Interview follow-ups

What changes if each coin can be used at most once?

Then this is no longer an unbounded knapsack-style problem. The state definition can stay similar, but the transition must prevent reusing the same coin more than once. In the one-dimensional version, that means iterating amounts in decreasing order for each coin. Going backward ensures that when the algorithm updates ways[a], it still reads the value from the previous coin set rather than a value already updated by the same coin in the current pass. The time complexity stays O(number_of_coin_types * amount), but the loop direction becomes the key correctness detail.

What if the interviewer wants order to matter?

Then the problem changes from counting combinations to counting permutations. The recurrence must reflect that the last coin placed could be any denomination. A clean one-dimensional definition is ways[a] = number of ordered sequences that sum to a, with ways[0] = 1. In that version, the outer loop goes over amounts and the inner loop goes over coins, because each amount should consider every possible last step. The asymptotic complexity stays the same, but the meaning of the state and the loop order both change.

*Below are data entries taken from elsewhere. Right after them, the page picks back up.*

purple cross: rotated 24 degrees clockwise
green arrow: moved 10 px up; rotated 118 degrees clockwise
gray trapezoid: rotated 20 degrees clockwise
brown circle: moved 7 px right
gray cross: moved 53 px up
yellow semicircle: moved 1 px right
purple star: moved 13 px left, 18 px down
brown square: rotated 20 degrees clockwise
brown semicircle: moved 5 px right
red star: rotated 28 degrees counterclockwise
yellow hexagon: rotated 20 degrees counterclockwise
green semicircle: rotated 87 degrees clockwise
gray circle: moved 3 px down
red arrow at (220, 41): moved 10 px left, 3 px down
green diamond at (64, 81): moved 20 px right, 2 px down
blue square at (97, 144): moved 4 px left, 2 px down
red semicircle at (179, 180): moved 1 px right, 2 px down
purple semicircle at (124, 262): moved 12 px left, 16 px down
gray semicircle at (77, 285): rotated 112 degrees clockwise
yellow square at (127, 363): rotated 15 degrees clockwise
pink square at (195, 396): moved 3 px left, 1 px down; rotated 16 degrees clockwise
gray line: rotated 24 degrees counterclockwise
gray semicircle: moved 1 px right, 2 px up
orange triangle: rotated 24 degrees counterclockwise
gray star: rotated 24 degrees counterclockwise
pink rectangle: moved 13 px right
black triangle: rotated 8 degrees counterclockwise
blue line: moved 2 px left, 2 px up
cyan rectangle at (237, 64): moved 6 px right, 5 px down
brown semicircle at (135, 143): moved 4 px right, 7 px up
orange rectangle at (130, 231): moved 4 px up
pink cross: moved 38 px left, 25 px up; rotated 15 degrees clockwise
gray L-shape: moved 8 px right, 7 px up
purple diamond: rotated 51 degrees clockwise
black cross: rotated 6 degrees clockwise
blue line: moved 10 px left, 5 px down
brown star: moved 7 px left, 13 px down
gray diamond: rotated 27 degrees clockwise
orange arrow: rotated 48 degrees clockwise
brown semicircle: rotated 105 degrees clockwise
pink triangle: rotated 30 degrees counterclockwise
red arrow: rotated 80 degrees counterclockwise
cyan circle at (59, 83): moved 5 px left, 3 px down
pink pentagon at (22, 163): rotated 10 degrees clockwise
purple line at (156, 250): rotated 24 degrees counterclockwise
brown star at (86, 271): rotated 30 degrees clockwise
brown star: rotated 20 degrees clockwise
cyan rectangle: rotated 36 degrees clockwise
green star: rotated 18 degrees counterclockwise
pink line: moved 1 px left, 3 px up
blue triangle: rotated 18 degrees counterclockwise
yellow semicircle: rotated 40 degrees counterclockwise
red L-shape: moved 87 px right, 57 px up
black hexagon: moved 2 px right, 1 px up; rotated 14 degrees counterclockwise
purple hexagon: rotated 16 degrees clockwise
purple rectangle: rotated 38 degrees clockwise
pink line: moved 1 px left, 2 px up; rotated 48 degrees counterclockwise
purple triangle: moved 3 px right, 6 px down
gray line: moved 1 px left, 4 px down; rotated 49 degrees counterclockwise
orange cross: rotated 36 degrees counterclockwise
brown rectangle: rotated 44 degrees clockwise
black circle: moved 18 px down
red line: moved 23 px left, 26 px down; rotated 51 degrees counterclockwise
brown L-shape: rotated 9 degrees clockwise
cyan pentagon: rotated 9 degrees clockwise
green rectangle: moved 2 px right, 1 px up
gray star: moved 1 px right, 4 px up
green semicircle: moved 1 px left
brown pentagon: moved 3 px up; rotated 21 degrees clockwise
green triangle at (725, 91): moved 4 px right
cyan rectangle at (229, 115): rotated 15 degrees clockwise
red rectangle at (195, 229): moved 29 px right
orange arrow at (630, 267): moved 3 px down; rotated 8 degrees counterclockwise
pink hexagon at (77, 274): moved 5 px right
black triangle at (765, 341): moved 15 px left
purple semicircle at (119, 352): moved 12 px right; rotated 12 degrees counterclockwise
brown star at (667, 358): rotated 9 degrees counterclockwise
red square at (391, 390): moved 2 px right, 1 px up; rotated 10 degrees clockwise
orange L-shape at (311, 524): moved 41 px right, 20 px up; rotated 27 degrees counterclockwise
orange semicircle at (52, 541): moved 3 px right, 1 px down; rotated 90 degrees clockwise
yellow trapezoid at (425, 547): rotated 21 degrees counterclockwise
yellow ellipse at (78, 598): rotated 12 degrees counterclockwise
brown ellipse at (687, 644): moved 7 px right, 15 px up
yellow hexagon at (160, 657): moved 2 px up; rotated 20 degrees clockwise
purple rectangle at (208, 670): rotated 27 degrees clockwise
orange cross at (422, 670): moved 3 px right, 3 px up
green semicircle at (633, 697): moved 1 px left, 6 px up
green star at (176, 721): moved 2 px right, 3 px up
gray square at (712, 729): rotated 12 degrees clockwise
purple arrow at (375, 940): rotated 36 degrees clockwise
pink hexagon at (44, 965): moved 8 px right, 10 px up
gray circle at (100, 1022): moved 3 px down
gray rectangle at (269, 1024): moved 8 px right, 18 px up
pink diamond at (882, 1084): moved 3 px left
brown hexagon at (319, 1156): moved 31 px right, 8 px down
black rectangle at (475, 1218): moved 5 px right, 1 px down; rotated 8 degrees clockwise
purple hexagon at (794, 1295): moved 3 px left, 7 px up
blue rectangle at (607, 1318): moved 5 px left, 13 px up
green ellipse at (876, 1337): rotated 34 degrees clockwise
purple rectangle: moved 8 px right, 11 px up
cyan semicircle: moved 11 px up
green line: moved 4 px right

How would you return the actual combinations instead of just the count?

Once the problem asks for all combinations, the output itself can be exponential, so the goal is no longer just a compact DP count. A common interview answer is depth-first search with backtracking over the coin list, keeping a start index so the combination is built in nondecreasing coin order and duplicates are avoided naturally. That approach is easy to explain and directly matches the “order does not matter” rule. The tradeoff is that generating the full combinations necessarily costs much more than the counting-only version, because the algorithm must explicitly materialize each valid answer.